Lautes Gebrüll erhob sich, gefolgt vom Dröhnen der Musketen. Die Rotröcke auf der Nordseite hatten gleichfalls das Feuer eröffnet, dann rückten beide Parteien mit blitzenden Bajonetten und Schwertern vor. Die Jakobiten antworteten mit einem Gegenangriff. Dylan stürmte mit seinen Clansleuten den mit Heidekraut bewachsenen Hang hinunter, hob seinen Schild, zückte sein Schwert und stieß einen durchdringenden Schlachtruf aus. Unter ohrenbetäubendem Waffengeklirr prallten die gegnerischen Seiten aufeinander, und Dylan verstrickte einen Rotrock in einen erbitterten Zweikampf. Er befand sich im Vorteil, da er auf höher gelegenem Gelände kämpfte, wehrte einen Hieb des Gegners mit seinem Schild ab und versetzte dem überrumpelten Engländer einen kräftigen Tritt gegen die Brust. Der Soldat taumelte zurück und riss seine hinter ihm nachdrängenden Kameraden mit sich. Dylan setzte ihnen nach, durchtrennte einem die Kehle, schlitzte einem anderen den Leib auf und ließ die beiden tödlich verwundeten Sassunaich in einem See von Blut im Heidekraut liegen.
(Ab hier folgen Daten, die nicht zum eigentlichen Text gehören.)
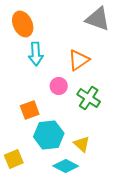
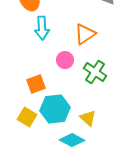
yellow square: (14, 159) -> (27, 117), moved, turned -36

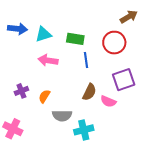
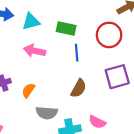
pink semicircle: (108, 101) -> (97, 122), moved

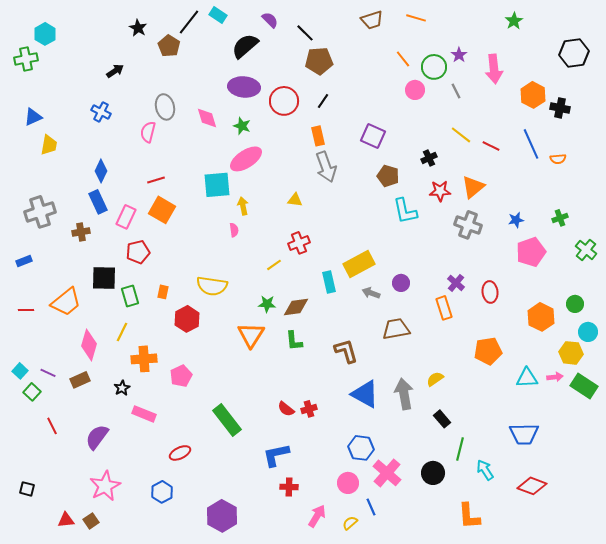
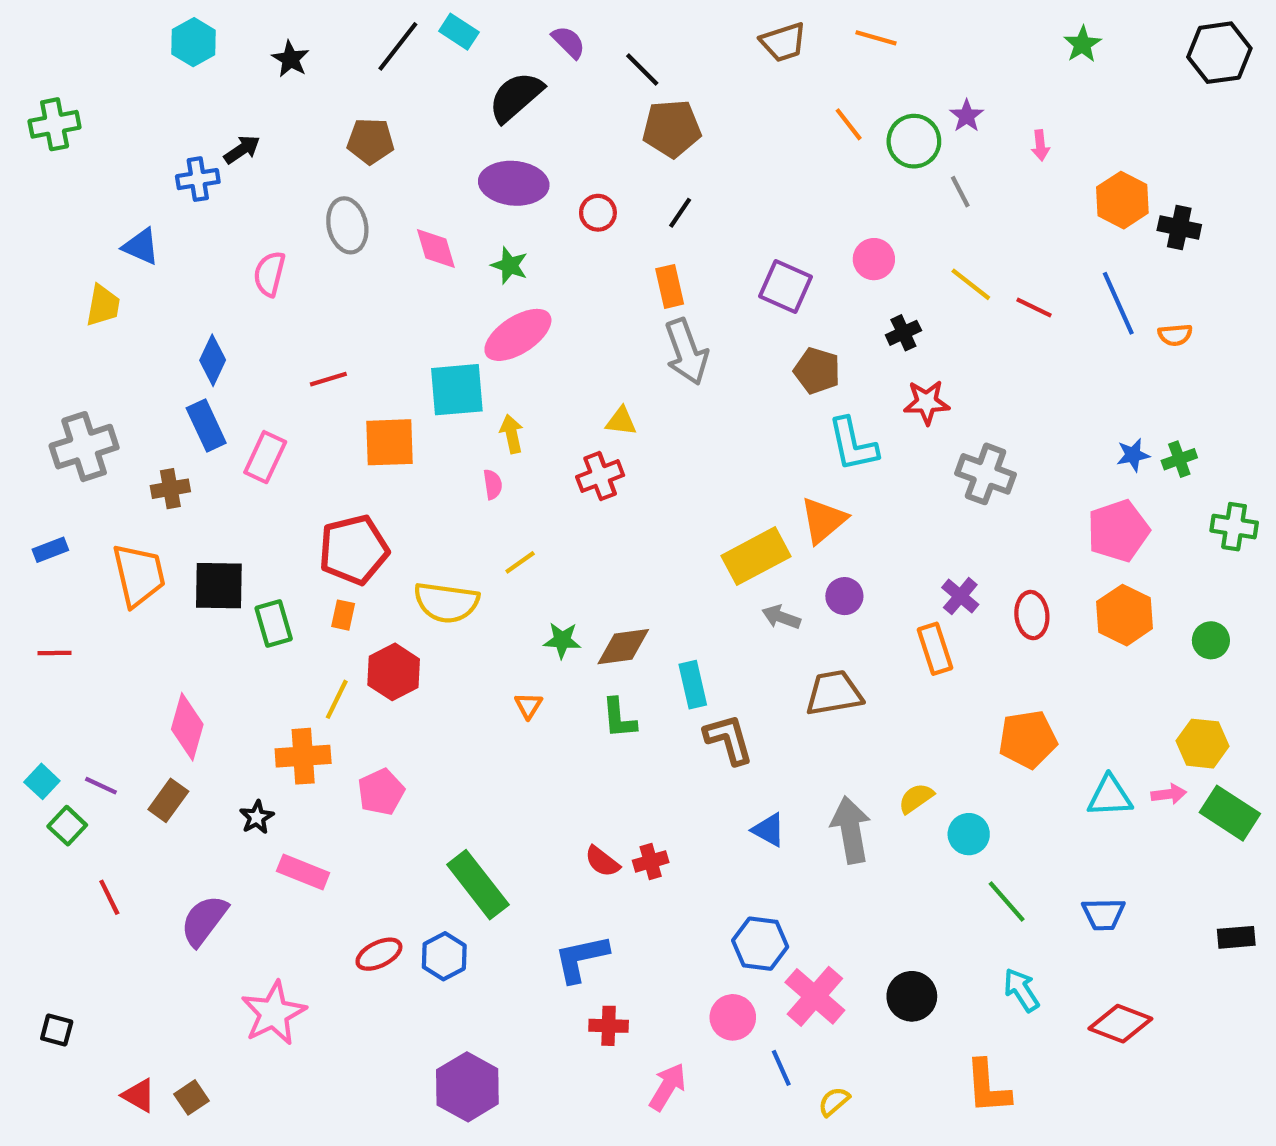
cyan hexagon: (45, 34) -> (194, 42), moved
brown pentagon: (169, 46) -> (370, 141), moved, turned -30
black hexagon: (574, 53) -> (1219, 53), moved
pink arrow: (494, 69) -> (1040, 145), size x0.5
pink circle: (415, 90) -> (874, 259), moved
red circle: (284, 101) -> (598, 213), size x0.6
blue cross: (101, 112) -> (198, 179), moved, turned -36
blue triangle: (33, 117) -> (141, 246), moved, turned 48
pink semicircle: (148, 132) -> (269, 274), moved
orange triangle: (473, 187) -> (823, 520), moved
orange square: (162, 210) -> (389, 442), moved, turned -32
blue star: (516, 220) -> (1133, 455), moved
red cross: (299, 243) -> (600, 476), moved
green cross: (586, 250) -> (1234, 527), turned -30
red pentagon: (138, 252) -> (354, 550), moved, size x1.4
yellow line: (274, 265) -> (520, 562), moved
cyan rectangle: (329, 282) -> (693, 685), moved
orange trapezoid: (66, 302) -> (139, 575), moved, turned -64
orange hexagon: (541, 317) -> (1125, 615), moved
yellow line: (122, 332) -> (337, 699), moved
cyan circle: (588, 332) -> (969, 834), moved
orange triangle: (251, 335) -> (528, 706), size x0.5
brown rectangle: (80, 380) -> (168, 800), turned -30
blue triangle: (365, 394) -> (769, 830), size x0.6
black rectangle: (442, 419) -> (1236, 937), moved, turned -54
blue trapezoid: (524, 434) -> (1103, 914), size x0.7
green line: (460, 449) -> (1007, 901), moved, turned -55
pink star: (105, 486) -> (274, 1013), moved
blue hexagon: (162, 492) -> (444, 956), moved
red triangle: (66, 520) -> (139, 1095), turned 36
yellow semicircle: (350, 523) -> (834, 1102), moved

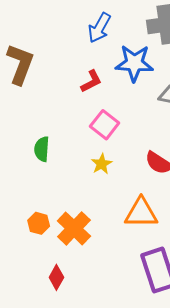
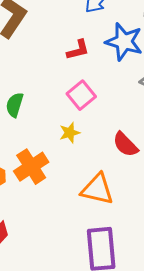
orange cross: (74, 228) -> (31, 167), moved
Im nächsten Augenblick wirbelte er herum, um sich eines weiteren Gegners zu erwehren. Kunstvolle Kampftechniken waren hier auf dem steilen Hang nicht angesagt. Dylan hieb mit dem Schild um sich und drosch mit dem Schwert auf alles ein, was vor seinen Augen rot aufblitzte.
Als die Engländer zurückwichen, um sich neu zu formieren, zogen sich die Jakobiten ein Stück hügelaufwärts zurück. Das Artilleriefeuer wurde fortgesetzt. Zahlreiche Männer wurden von den explodierenden Granatgeschossen buchstäblich in Fetzen gerissen. Überall im Heidekraut flammten Feuer auf. Die sengende Hitze erschwerte das Atmen, und ein ekelerregender Gestank nach verbranntem Fleisch, Blut und versengtem Haar erfüllte die Luft. Die Engländer rückten erneut vor. Wieder und wieder versuchten sie, den Hügel einzunehmen, und jedes Mal fielen ihnen mehr Jakobiten zum Opfer.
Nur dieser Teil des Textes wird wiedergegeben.